Alibaba Group will first repurchase up to half of Yahoo's stake, or about 20 percent of Alibaba's fully diluted shares. That gives Yahoo about $6.3 billion in cash proceeds and as much as $800 million in newly issued Alibaba preferred stock.
"Today's agreement provides clarity for our shareholders on a substantial component of Yahoo's value and reaffirms the significance of our relationship with Alibaba," said Ross Levinsohn, interim CEO of Yahoo. "We look forward to continued collaboration with the Alibaba team on business initiatives as we explore joint opportunities for growth and benefit from Alibaba's future."
Ongoing Royalty Payments
The agreement includes a framework for Yahoo to monetize its remaining interest in Alibaba in stages. When Alibaba goes public in the future, the company will be required to either repurchase 25 percent of Yahoo's current stake at the IPO price or allow Yahoo to sell those shares in the IPO. After an IPO, Yahoo has registration rights and rights to marketing support from Alibaba to help it dispose of the remaining shares.

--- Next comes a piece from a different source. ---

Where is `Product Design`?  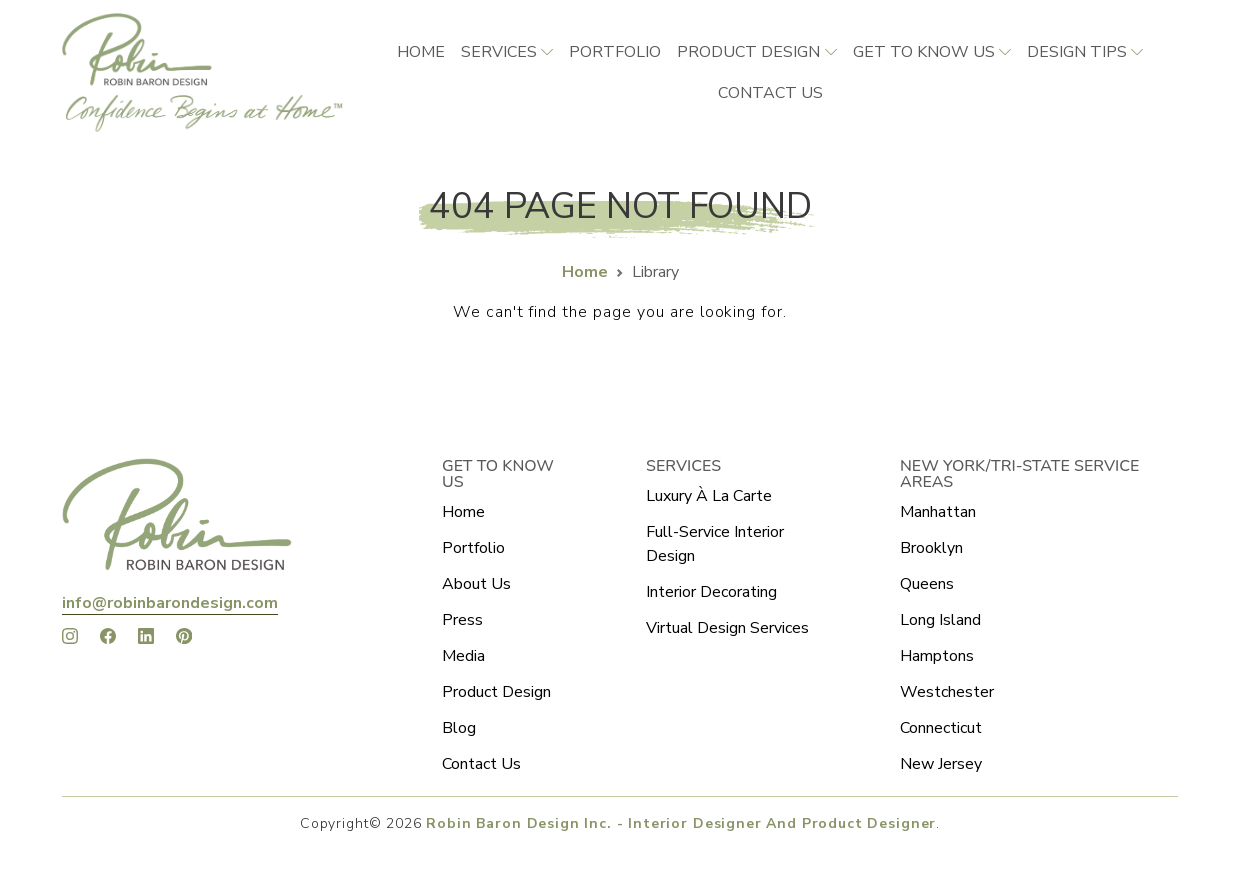 Product Design is located at coordinates (748, 52).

Yahoo and Alibaba also have agreed to amend their existing technology and intellectual property licensing agreement. As part of the amendment, Yahoo is granting Alibaba a transitional license to continue to operate Yahoo China under the Yahoo brand for up to four years, and restrictions on Yahoo's ability to make other investments in China will be terminated.
Alibaba will make an up-front, lump-sum royalty payment of $550 million to Yahoo and continuing royalty payments for up to four years. In addition, Alibaba will license certain patents to Yahoo. Finally, Yahoo will keep a seat on Alibaba's board of directors.
Yahoo's Cash Infusion
We caught up with Greg Sterling, principal analyst at Sterling Market Intelligence, to get his take on the Yahoo-Alibaba deal. Sterling has been watching discussions about the rumored deal for the past year.

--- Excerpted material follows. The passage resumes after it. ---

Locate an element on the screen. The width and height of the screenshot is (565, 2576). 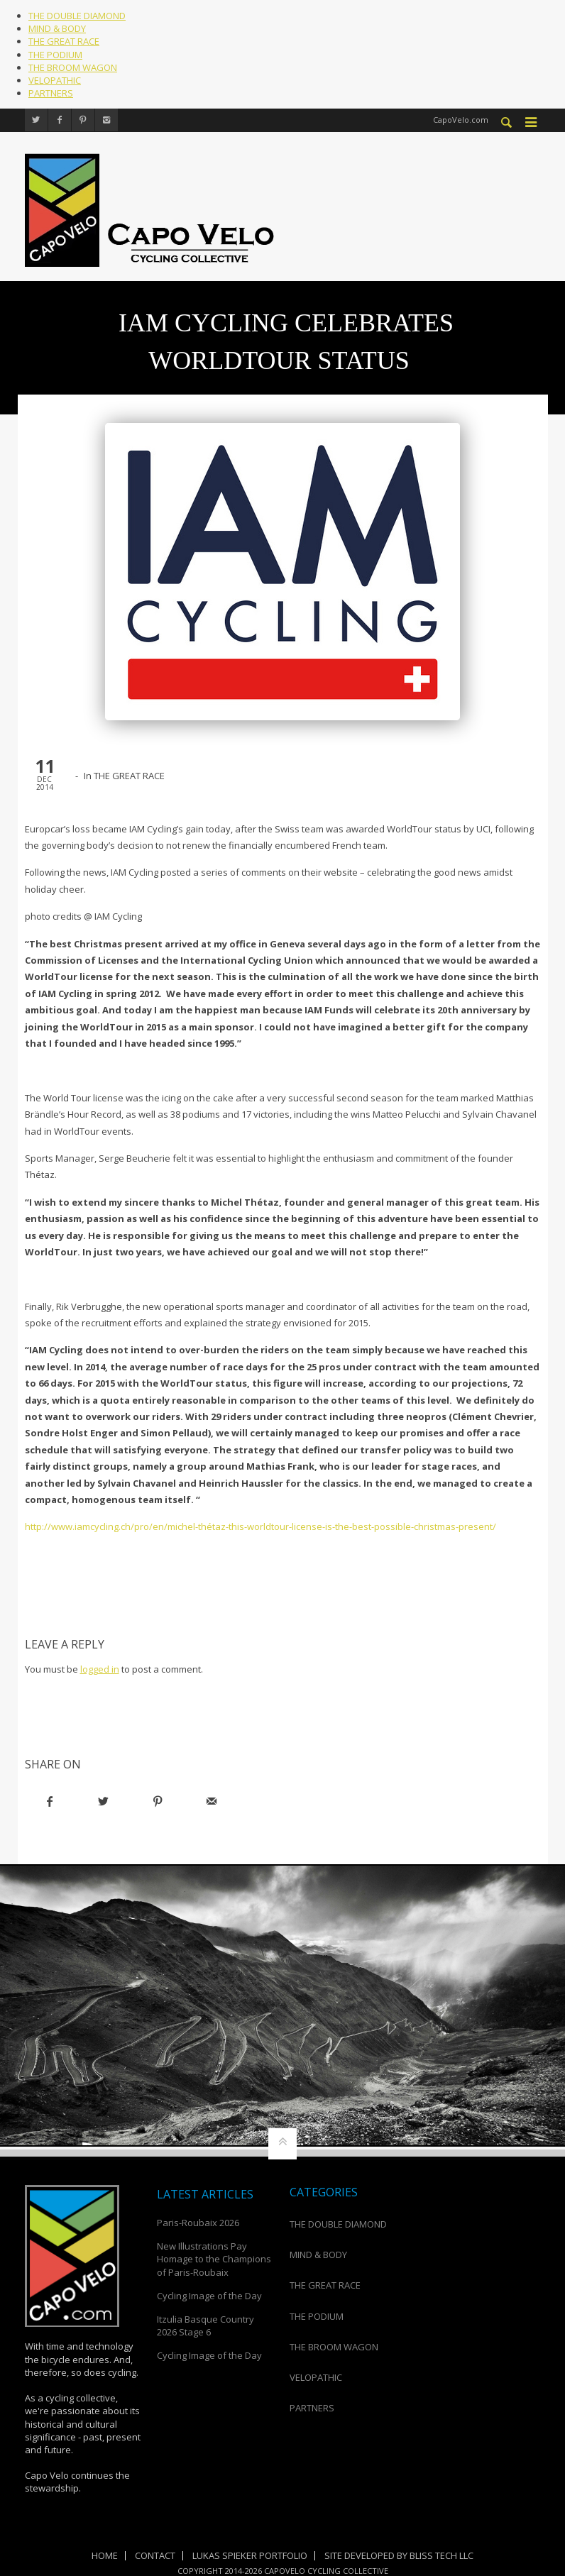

"This is a complex transaction that has been in the works in one form or another since Carol Bartz was in charge at Yahoo. Many investors saw Yahoo's stake in Alibaba as its most valuable asset, or one of them," Sterling told us.
As he sees it, a deal was inevitable. That, he explained, is because Alibaba's CEO Jack Ma wanted Yahoo out, and relations between the companies had deteriorated over the past couple of years. Alibaba at one point even considered trying to buy Yahoo with outside help.
"The $7 billion will be welcome, but it will be taxable, apparently, so Yahoo won't see the full amount. But it will nonetheless be a welcome infusion of cash," Sterling said.
Yahoo will still own half its stake in Alibaba after this deal is done. But those will also presumably be acquired in the near term, he said.
"Apparently, Yahoo is going to turn most of the money over to the shareholders as part of a share buyback program, so the company itself won't really get to use the money," Sterling said.